By Martha Casey
At the end of June I attended the ATSiP conference at UCD in Dublin. ATSiP stands for the Association of Technical Staff in Psychology, and is an organisation made up of people like me from universities across the UK and Ireland. This was my third year attending; last year the conference took place in Birmingham and the year before in Stoke on Trent.
It’s always interesting to meet other technicians. Our presence in psychology departments is mandated by the BPS, who won’t accredit degrees if they are taught in departments without dedicated technicians. This means that our skills and our jobs vary wildly between institutions, since we are required to be there to help with whatever that organisation specialises in. At universities with less research focus, technicians are often involved in teaching and demonstration, while at other institutions, technicians might specialise in programming, or study for theory-heavy PhDs alongside their practical work. Moreover, as the state of psychology, and the methods by which we collect data, evolve and develop, our roles have necessarily changed. This was one of the themes of the conference this year; we heard talks on the consequences of restructuring, as well as the stereotypical characterisation of technicians as “bottle washers”. In many universities there is confusion about what technicians are for, and our work can be invisible, overlooked, or misunderstood. On the other hand, it’s rewarding that we get to work in so many different areas, and one of the great things about this yearly conference is the exchange of information and ideas.
Amongst the discussion of the job itself, we also learned about many new kinds of software and equipment that have huge potential for the work we do here at Sussex – including Gorilla, a new online survey and experiment builder, and Connect2, a lab management system. Most excitingly, we heard a talk on the use of virtual reality in experiments, an exciting new development. VR has many uses both in data collection and in a therapeutic context. For example, exposure therapy for phobias using VR has been enormously successful, as VR is almost completely risk-free but realistic enough to trick the brain. Additionally, many VR headsets now come with eyetrackers or even FMRI sensors built in, meaning we can run more elaborate scenarios – with better ecological validity – and still gather data by these methods.

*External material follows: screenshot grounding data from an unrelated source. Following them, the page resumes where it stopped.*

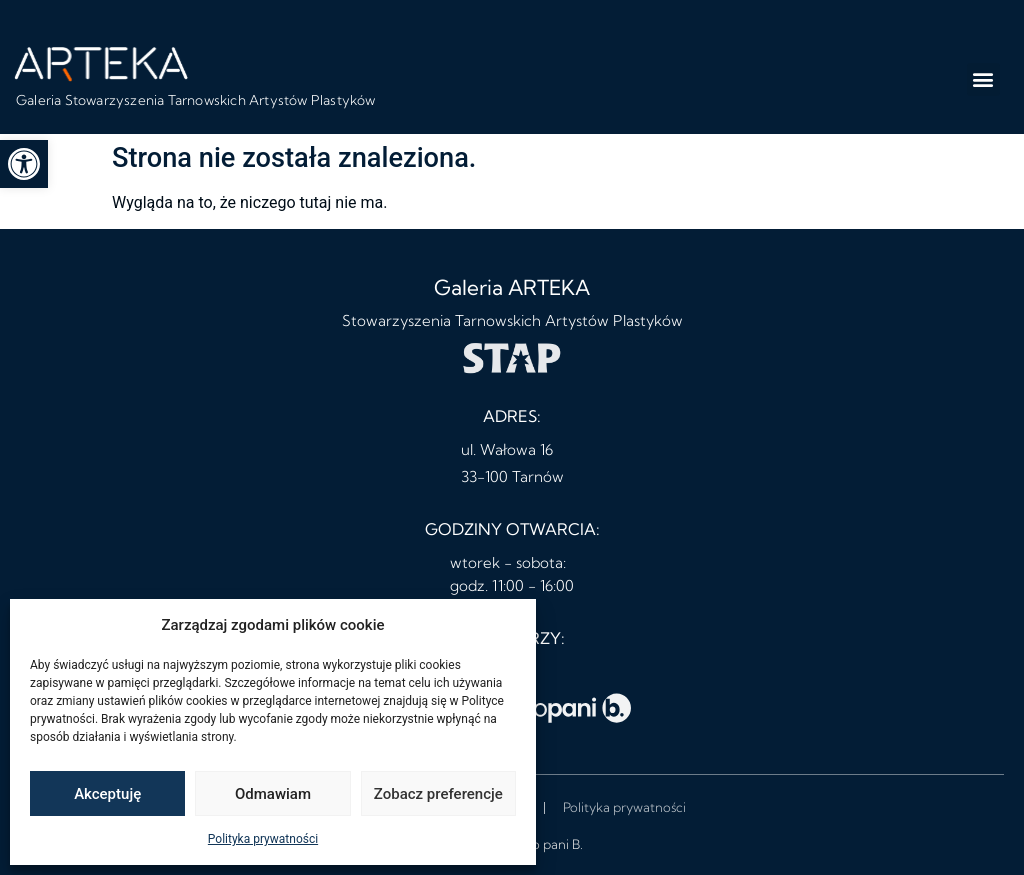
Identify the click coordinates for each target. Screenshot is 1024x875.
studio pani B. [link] (543, 844)
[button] (983, 79)
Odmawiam (273, 794)
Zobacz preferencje (438, 794)
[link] (24, 164)
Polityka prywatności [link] (263, 839)
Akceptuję (107, 794)
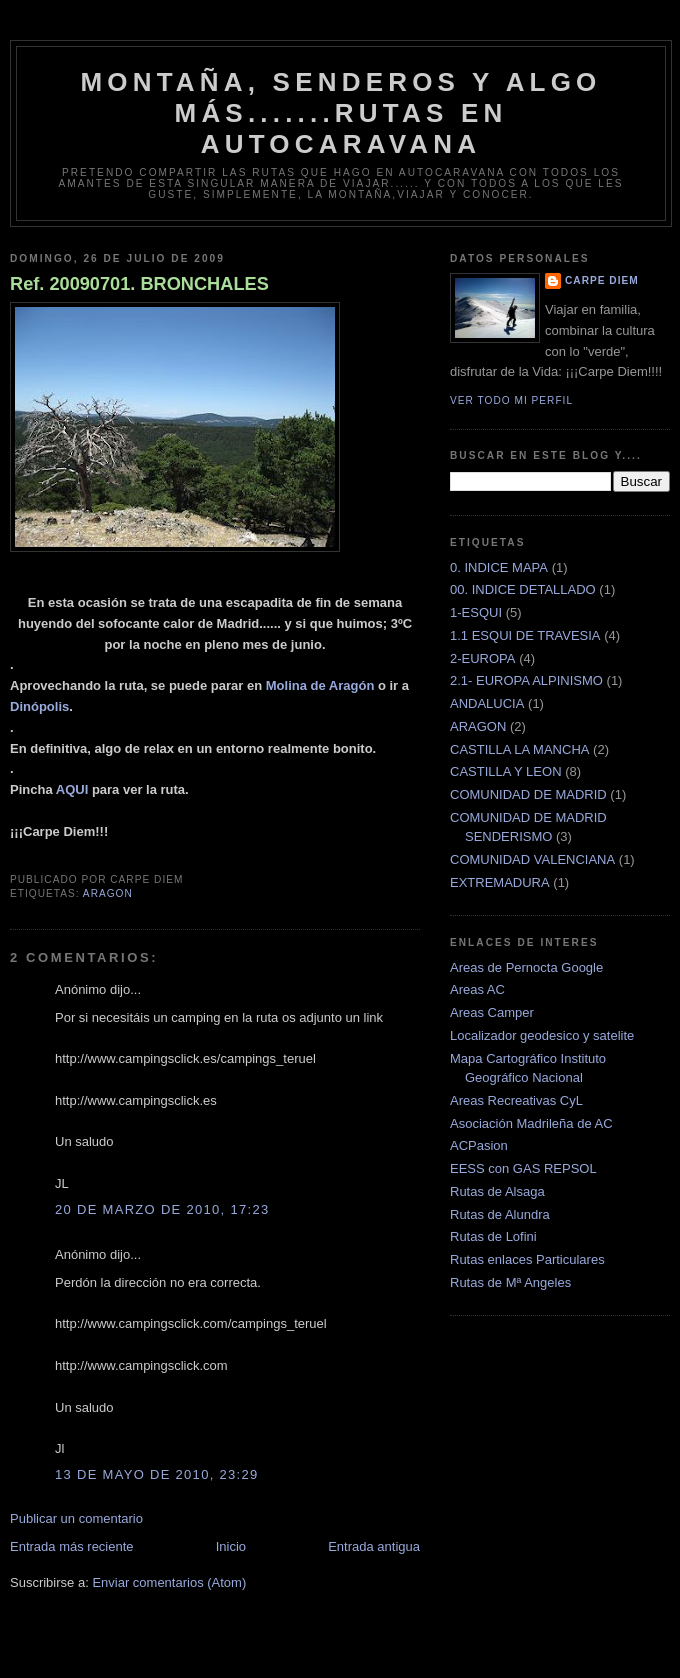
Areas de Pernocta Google (526, 967)
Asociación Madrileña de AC (531, 1123)
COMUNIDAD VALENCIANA (532, 859)
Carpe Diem (602, 280)
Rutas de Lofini (493, 1236)
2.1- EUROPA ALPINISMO (526, 680)
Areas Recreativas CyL (516, 1100)
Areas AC (477, 989)
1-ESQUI (476, 612)
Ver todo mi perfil (511, 400)
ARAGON (108, 893)
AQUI (72, 789)
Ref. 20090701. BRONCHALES (139, 284)
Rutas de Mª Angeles (510, 1282)
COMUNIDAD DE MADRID (528, 794)
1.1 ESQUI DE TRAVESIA (525, 635)
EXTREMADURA (500, 882)
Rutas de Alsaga (497, 1191)
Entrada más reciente (72, 1546)
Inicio (231, 1546)
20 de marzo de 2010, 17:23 (162, 1209)
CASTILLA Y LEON (506, 771)
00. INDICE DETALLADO (523, 589)
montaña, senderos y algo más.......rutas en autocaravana (340, 113)
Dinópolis (39, 706)
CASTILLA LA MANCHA (519, 749)
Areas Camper (492, 1012)
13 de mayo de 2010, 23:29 (157, 1474)
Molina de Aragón (320, 685)
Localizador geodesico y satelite (542, 1035)
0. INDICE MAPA (499, 567)
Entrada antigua (374, 1546)
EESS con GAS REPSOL (523, 1168)
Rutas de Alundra (500, 1214)
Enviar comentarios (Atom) (169, 1582)
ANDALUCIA (487, 703)
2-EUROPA (483, 658)
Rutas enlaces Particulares (527, 1259)
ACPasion (479, 1145)
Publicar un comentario (76, 1518)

We were also taken on a tour of the Qualtrics offices in Dublin, which as you would expect from a fast-growing tech company, were very fancy. As well as an interesting talk on the new functionalities Qualtrics will be adding soon, including data analysis, we were given canapés, Guinness (they have a bar onsite!) and some adorable cupcakes.
Overall, and as always, the conference was a great experience. I’m already looking forward to attending next year – and to implementing what I learned this time around.